Prompt engineering was never the point

There was a whole industry for a minute around being good at prompts. Courses, newsletters, job titles. “Prompt engineer” made it onto LinkedIn and everything. The thing is, the people who were actually getting results out of these models weren’t spending time on prompt craft. They were spending time on plumbing.

The prompt is the last ten feet of a very long pipe. What goes in the other end of that pipe is the actual work.

what the model actually needs

A language model doesn’t care how elegantly you phrased your question. It cares what information is sitting in its context window when it tries to answer. Everything else is decoration.

When I’ve built agent tools, the part that takes time isn’t figuring out how to “instruct” the model. It was deciding what to feed it. You want an agent that does something useful with a Solana wallet? The model needs the wallet state, the token balances, the recent transaction history, the current price feeds, maybe some relevant documentation. You assemble all of that before the model touches it, and suddenly a fairly generic prompt works fine. You skip that assembly step and write an elaborate, finely-tuned instruction instead, and the model hallucinates confidently into the void.

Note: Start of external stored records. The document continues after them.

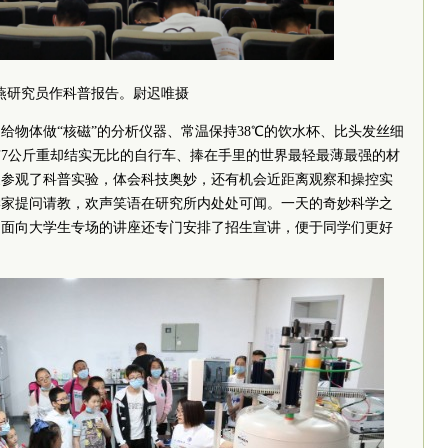
燕研究员作科普报告。
尉迟唯摄
给物体做“核磁”的分析仪器、常温保持38℃的饮水杯、比头发丝细
7公斤重却结实无比的自行车、捧在手里的世界最轻最薄最强的材
家参观了科普实验，体会科技奥妙，还有机会近距离观察和操控实
学家提问请教，欢声笑语在研究所内处处可闻。一天的奇妙科学之
。面向大学生专场的讲座还专门安排了招生宣讲，便于同学们更好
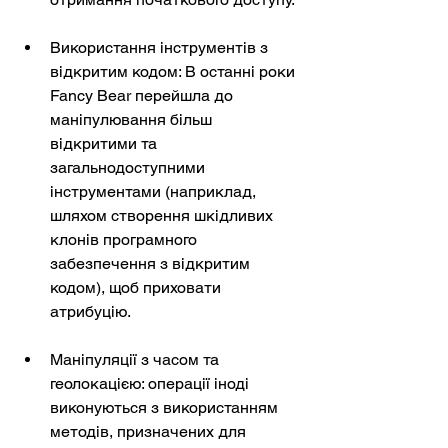
Використання інструментів з 
відкритим кодом: В останні роки 
Fancy Bear перейшла до 
маніпулювання більш 
відкритими та 
загальнодоступними 
інструментами (наприклад, 
шляхом створення шкідливих 
клонів програмного 
забезпечення з відкритим 
кодом), щоб приховати 
атрибуцію.
Маніпуляції з часом та 
геолокацією: операції іноді 
виконуються з використанням 
методів, призначених для 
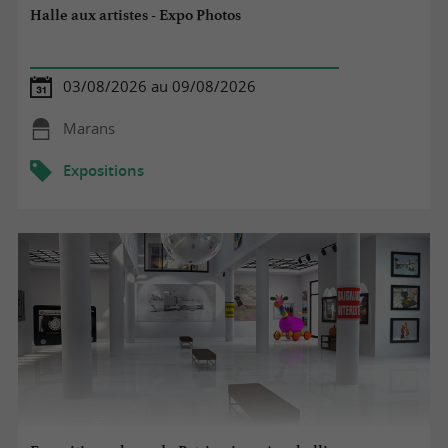
Halle aux artistes - Expo Photos
03/08/2026 au 09/08/2026
Marans
Expositions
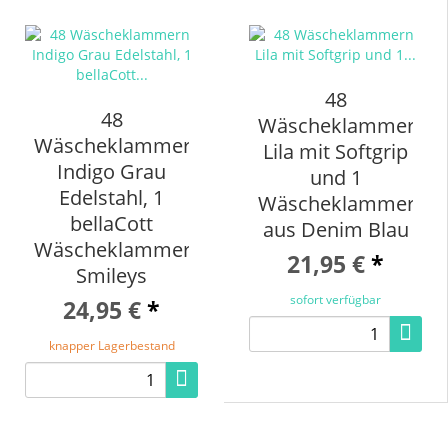
48
48
Wäscheklammern
Wäscheklammern
Lila mit Softgrip
Indigo Grau
und 1
Edelstahl, 1
Wäscheklammerbeu
bellaCott
aus Denim Blau
Wäscheklammerbeutel
21,95 €
*
Smileys
sofort verfügbar
24,95 €
*
knapper Lagerbestand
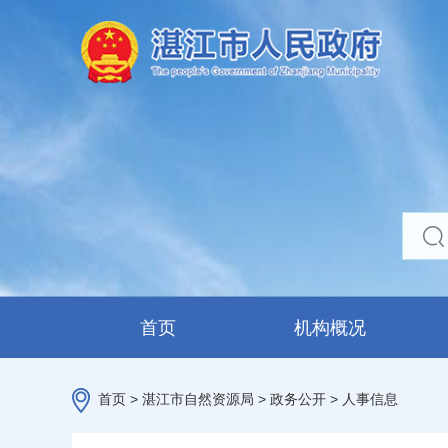
首页
机构概况
首页
>
湛江市自然资源局
>
政务公开
>
人事信息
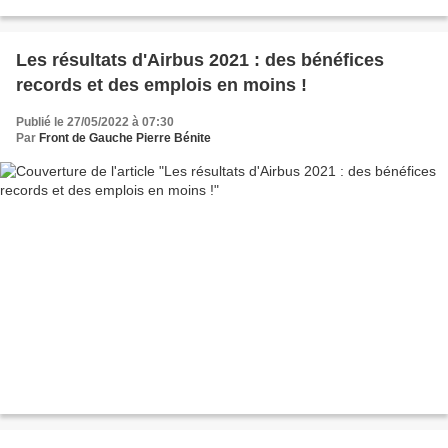
cette nouvelle édition. La Fête se déroulera...
Les résultats d'Airbus 2021 : des bénéfices
records et des emplois en moins !
Publié le 27/05/2022 à 07:30
Par
Front de Gauche Pierre Bénite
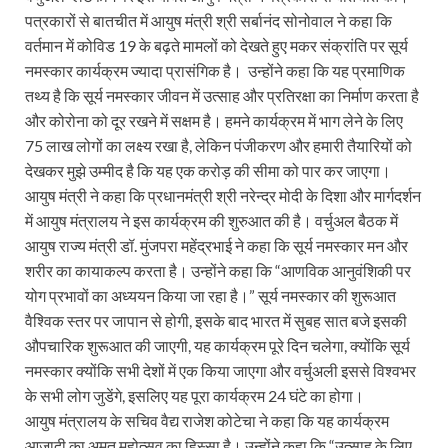
पत्रकारों से बातचीत में आयुष मंत्री श्री सर्बानंद सोनोवाल ने कहा कि
वर्तमान में कोविड 19 के बढ़ते मामलों को देखते हुए मकर संक्रांति पर सूर्य
नमस्कार कार्यक्रम ज्यादा प्रासंगिक है। उन्होंने कहा कि यह प्रमाणिक
तथ्य है कि सूर्य नमस्कार जीवन में उत्साह और प्रतिरक्षा का निर्माण करता है
और कोरोना को दूर रखने में सक्षम है। हमने कार्यक्रम में भाग लेने के लिए
75 लाख लोगों का लक्ष्य रखा है, लेकिन पंजीकरण और हमारी तैयारियों को
देखकर मुझे उम्मीद है कि यह एक करोड़ की सीमा को पार कर जाएगा।
आयुष मंत्री ने कहा कि प्रधानमंत्री श्री नरेन्द्र मोदी के दिशा और मार्गदर्शन
में आयुष मंत्रालय ने इस कार्यक्रम की शुरुआत की है। वर्चुअल बैठक में
आयुष राज्य मंत्री डॉ. मुंजपरा महेंद्रभाई ने कहा कि सूर्य नमस्कार मन और
शरीर का कायाकल्प करता है। उन्होंने कहा कि “आणविक आनुवंशिकी पर
योग प्रभावों का अध्ययन किया जा रहा है।” सूर्य नमस्कार की शुरूआत
वैश्विक स्तर पर जापान से होगी, इसके बाद भारत में सुबह सात बजे इसकी
औपचारिक शुरूआत की जाएगी, यह कार्यक्रम पूरे दिन चलेगा, क्योंकि सूर्य
नमस्कार क्योंकि सभी देशों में एक किया जाएगा और वर्चुअली इससे विश्वभर
के सभी लोग जुडेंगे, इसलिए यह पूरा कार्यक्रम 24 घंटे का होगा।
आयुष मंत्रालय के सचिव वैद्य राजेश कोटेचा ने कहा कि यह कार्यक्रम
आजादी का अमृत महोत्सव का हिस्सा है। उन्होंने कहा कि “उत्साह के लिए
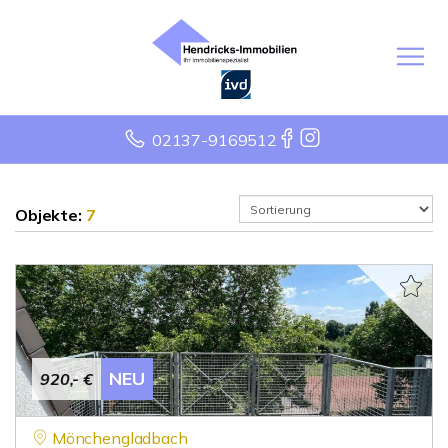
02137-9169512
Objekte:
7
NEU
920,- €
Mönchengladbach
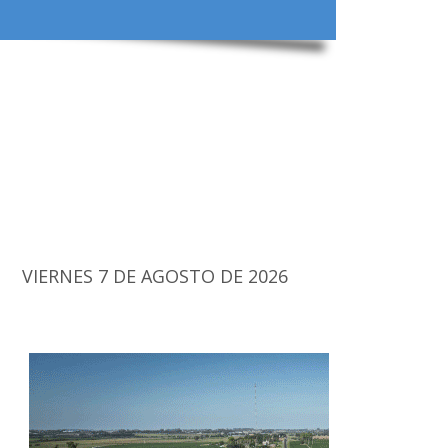
VIERNES 7 DE AGOSTO DE 2026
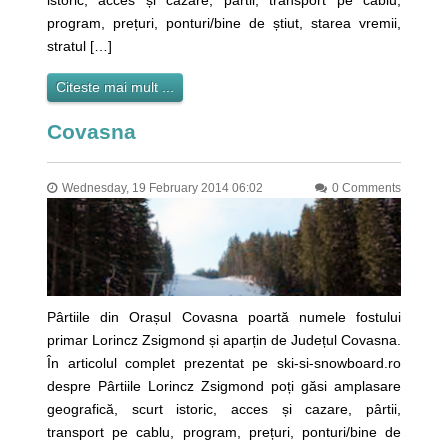
program, prețuri, ponturi/bine de știut, starea vremii,
stratul […]
Citeste mai mult ...
Covasna
Wednesday, 19 February 2014 06:02
0 Comments
Pârtiile din Orașul Covasna poartă numele fostului
primar Lorincz Zsigmond și aparțin de Județul Covasna.
În articolul complet prezentat pe ski-si-snowboard.ro
despre Pârtiile Lorincz Zsigmond poți găsi amplasare
geografică, scurt istoric, acces și cazare, pârtii,
transport pe cablu, program, prețuri, ponturi/bine de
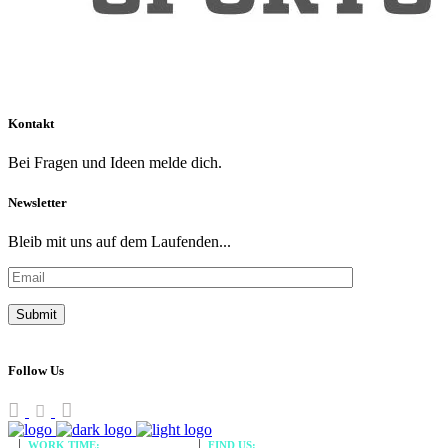
Kontakt
Bei Fragen und Ideen melde dich.
Newsletter
Bleib mit uns auf dem Laufenden...
Follow Us
WORK TIME:
09:00 - 17:00
FIND US:
New York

This is not a new insight. People who built search-augmented systems figured this out fast. RAG exists because “ask the model to remember everything” doesn’t scale, so you retrieve the relevant chunks at query time and hand them over. The prompt is almost beside the point. What matters is the retrieval quality and what you decided to put in your knowledge base.

The same logic runs through every real agent system. MCP is basically a standardized protocol for “here is how tools hand context to the model.” Claude Code works because it pulls in the right files, the right error output, the right diff before it starts reasoning. GPT-4.1’s extended context window matters because it lets you stuff more relevant state in without truncating. Gemini 2.5’s long context isn’t interesting because you can write longer prompts. It’s interesting because you can hold more of a codebase in view at once. The research keeps showing that what you put in front of the model is the dominant variable.

the actual work

Context architecture, as a practice, is mostly unglamorous. It’s deciding what to index and how. It’s chunking documents in ways that preserve meaning instead of cutting mid-sentence. It’s writing retrieval logic that returns the three most relevant things instead of the ten nearest neighbors. It’s figuring out when to include tool outputs verbatim and when to summarize them first. It’s managing what stays in session state and what gets evicted.

None of that fits on a course landing page. You can’t sell “careful database schema decisions” the same way you can sell “unlock GPT-4 with these 7 prompting secrets.” So the market sold the prompts, and the people quietly building the retrieval layers kept their heads down and shipped working systems.

The agents that actually run in production right now, the ones doing something more than a demo, are all context assembly problems at their core. You have a query. You have a bunch of potentially relevant information across memory, tool results, conversation history, external knowledge. You need to pull the right subset and fit it in the window before the model responds. Getting that assembly right is the engineering problem. Tweaking the system prompt wording is not.

I’ve watched this play out in my own agent experiments. When a tool call returns garbage, it’s almost never because the model misunderstood the instruction. It’s because the context it was working from was incomplete or wrong. Fix the context, the model fixes itself. Spend another hour on the prompt phrasing, and you get the same garbage, slightly more confidently stated.

DeepSeek showed that you could train models that were lean and sharp without being buried in alignment overhead. Grok 4 showed you could get reasoning that actually uses context well rather than pattern-matching on surface form. The direction is models that are better at using whatever you give them, not models that require you to phrase your request in the magic way. That’s the bet that seems to be paying off.

So the job title that’s going to age badly is the one whose whole value prop was phrasing. The job that’s going to matter is the one that understands retrieval, state, tool output design, context window management, what to cache, what to discard. System design with a model in the middle of it. The title was never the point.